▸ Task description
Both the line below containing "از حقوق کاربران" and the line containing "محدود کردن سازوکار", along with every line between them, should be repeated exactly; no other line belongs in the answer.

▸ Dataset extract
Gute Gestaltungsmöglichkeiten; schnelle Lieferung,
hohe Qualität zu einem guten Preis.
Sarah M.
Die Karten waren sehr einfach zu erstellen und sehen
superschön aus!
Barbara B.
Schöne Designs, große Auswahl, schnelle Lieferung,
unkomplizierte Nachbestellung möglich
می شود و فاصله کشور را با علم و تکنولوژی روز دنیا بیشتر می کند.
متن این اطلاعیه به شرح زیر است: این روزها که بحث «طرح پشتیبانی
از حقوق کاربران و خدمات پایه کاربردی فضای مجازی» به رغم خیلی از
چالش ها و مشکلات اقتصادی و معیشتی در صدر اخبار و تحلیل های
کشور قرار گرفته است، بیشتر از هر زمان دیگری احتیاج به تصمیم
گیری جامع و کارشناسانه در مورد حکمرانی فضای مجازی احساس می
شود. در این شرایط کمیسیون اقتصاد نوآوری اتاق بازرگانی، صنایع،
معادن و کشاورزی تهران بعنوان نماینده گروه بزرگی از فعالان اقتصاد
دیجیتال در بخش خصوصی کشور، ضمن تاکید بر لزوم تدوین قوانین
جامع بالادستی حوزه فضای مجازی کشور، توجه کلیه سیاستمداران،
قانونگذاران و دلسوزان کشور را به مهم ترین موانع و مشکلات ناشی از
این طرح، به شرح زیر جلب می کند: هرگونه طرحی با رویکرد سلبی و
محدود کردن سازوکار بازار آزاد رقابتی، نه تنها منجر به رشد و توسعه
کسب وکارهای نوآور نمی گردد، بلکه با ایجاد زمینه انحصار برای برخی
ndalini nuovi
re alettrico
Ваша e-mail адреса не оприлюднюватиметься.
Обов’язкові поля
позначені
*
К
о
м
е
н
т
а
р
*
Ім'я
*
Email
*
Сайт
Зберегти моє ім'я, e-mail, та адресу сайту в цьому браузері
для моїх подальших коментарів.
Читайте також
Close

▸ Output below
از حقوق کاربران و خدمات پایه کاربردی فضای مجازی» به رغم خیلی از
چالش ها و مشکلات اقتصادی و معیشتی در صدر اخبار و تحلیل های
کشور قرار گرفته است، بیشتر از هر زمان دیگری احتیاج به تصمیم
گیری جامع و کارشناسانه در مورد حکمرانی فضای مجازی احساس می
شود. در این شرایط کمیسیون اقتصاد نوآوری اتاق بازرگانی، صنایع،
معادن و کشاورزی تهران بعنوان نماینده گروه بزرگی از فعالان اقتصاد
دیجیتال در بخش خصوصی کشور، ضمن تاکید بر لزوم تدوین قوانین
جامع بالادستی حوزه فضای مجازی کشور، توجه کلیه سیاستمداران،
قانونگذاران و دلسوزان کشور را به مهم ترین موانع و مشکلات ناشی از
این طرح، به شرح زیر جلب می کند: هرگونه طرحی با رویکرد سلبی و
محدود کردن سازوکار بازار آزاد رقابتی، نه تنها منجر به رشد و توسعه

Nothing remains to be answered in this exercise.